### WHAT IS NEEDED
Retrieve each line that contains the word "property" from the entries below.

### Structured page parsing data
________________________

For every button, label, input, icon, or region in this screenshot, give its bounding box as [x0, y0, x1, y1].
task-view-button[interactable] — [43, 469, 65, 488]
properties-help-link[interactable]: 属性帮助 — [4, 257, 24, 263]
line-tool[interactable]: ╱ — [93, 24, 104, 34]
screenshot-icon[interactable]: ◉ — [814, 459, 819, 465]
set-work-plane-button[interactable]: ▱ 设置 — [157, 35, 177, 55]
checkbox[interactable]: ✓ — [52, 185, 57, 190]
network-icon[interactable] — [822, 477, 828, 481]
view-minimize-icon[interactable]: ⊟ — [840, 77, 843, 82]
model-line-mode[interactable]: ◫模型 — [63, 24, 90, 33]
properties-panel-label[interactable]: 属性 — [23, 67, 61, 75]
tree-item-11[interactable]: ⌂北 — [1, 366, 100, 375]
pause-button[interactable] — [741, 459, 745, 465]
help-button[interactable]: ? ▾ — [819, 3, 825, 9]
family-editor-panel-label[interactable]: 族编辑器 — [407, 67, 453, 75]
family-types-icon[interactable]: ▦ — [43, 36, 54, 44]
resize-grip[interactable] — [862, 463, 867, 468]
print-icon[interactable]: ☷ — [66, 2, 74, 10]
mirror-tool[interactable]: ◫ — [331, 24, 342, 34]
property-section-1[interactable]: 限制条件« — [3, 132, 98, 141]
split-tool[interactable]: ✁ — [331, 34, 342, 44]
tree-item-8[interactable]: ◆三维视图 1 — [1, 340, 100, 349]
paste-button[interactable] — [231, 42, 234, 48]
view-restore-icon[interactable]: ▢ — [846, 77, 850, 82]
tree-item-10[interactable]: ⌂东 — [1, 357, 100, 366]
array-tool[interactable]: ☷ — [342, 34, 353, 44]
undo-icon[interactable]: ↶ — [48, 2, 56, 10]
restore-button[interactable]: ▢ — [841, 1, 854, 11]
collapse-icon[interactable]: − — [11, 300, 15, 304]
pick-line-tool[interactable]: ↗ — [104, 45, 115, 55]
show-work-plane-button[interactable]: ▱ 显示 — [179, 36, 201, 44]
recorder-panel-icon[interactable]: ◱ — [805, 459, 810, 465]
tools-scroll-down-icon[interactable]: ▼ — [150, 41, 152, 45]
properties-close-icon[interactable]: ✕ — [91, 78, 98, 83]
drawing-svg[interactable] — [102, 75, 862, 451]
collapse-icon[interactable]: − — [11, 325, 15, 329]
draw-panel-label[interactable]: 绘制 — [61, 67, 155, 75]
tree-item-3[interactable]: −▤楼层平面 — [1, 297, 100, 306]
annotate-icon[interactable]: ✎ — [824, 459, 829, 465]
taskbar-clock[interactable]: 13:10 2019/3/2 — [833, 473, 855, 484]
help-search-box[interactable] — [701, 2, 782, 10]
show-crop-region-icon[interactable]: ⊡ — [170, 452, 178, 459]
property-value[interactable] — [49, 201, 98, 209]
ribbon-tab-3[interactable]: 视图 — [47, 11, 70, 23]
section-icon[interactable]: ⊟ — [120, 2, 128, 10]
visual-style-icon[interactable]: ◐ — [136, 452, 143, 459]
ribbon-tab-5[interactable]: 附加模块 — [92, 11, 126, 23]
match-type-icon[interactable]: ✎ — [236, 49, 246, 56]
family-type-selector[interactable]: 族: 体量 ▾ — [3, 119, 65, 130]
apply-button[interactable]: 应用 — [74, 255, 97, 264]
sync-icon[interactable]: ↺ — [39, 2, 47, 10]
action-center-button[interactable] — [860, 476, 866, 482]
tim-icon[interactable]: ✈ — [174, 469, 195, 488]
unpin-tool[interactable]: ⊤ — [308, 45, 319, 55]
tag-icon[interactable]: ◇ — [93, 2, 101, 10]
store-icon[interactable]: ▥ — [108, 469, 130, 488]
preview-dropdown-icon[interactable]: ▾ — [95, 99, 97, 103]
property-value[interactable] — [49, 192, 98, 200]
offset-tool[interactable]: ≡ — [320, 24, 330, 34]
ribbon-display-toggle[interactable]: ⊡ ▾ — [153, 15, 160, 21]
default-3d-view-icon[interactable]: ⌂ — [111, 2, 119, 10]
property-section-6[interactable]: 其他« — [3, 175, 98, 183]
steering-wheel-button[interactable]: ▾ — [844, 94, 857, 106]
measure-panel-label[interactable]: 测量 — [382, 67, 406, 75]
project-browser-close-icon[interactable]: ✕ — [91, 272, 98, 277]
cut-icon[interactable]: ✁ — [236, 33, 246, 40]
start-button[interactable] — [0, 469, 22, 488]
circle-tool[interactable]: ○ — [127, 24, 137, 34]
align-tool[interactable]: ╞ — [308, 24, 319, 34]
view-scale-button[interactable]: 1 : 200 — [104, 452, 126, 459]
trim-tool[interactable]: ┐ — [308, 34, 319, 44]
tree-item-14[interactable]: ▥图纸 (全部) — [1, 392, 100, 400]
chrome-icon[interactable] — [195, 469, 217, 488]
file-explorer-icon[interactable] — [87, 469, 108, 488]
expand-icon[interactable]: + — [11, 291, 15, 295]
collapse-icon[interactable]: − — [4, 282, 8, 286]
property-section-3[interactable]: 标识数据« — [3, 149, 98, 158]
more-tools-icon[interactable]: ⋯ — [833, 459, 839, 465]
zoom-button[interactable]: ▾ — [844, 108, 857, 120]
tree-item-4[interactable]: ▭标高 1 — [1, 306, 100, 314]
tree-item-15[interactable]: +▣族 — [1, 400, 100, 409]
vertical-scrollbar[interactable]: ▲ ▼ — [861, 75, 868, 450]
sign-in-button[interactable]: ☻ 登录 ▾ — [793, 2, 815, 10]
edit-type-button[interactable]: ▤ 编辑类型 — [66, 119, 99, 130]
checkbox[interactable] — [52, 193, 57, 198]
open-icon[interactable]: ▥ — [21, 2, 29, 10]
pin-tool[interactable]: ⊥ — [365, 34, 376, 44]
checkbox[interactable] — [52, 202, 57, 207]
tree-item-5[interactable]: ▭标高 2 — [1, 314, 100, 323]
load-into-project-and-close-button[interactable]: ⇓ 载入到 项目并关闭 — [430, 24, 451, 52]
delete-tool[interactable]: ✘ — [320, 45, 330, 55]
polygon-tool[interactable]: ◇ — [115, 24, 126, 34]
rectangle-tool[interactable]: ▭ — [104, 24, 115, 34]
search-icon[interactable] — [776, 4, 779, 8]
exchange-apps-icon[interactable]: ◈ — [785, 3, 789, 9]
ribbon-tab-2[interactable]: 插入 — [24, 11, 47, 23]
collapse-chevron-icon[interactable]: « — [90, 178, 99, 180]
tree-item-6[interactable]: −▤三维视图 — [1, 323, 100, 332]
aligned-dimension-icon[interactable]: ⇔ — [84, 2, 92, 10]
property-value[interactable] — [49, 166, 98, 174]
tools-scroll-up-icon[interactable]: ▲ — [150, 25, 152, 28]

________________________

### TASK RESULT
property-section-1[interactable]: 限制条件« — [3, 132, 98, 141]
property-value[interactable] — [49, 201, 98, 209]
property-value[interactable] — [49, 192, 98, 200]
property-section-6[interactable]: 其他« — [3, 175, 98, 183]
property-section-3[interactable]: 标识数据« — [3, 149, 98, 158]
property-value[interactable] — [49, 166, 98, 174]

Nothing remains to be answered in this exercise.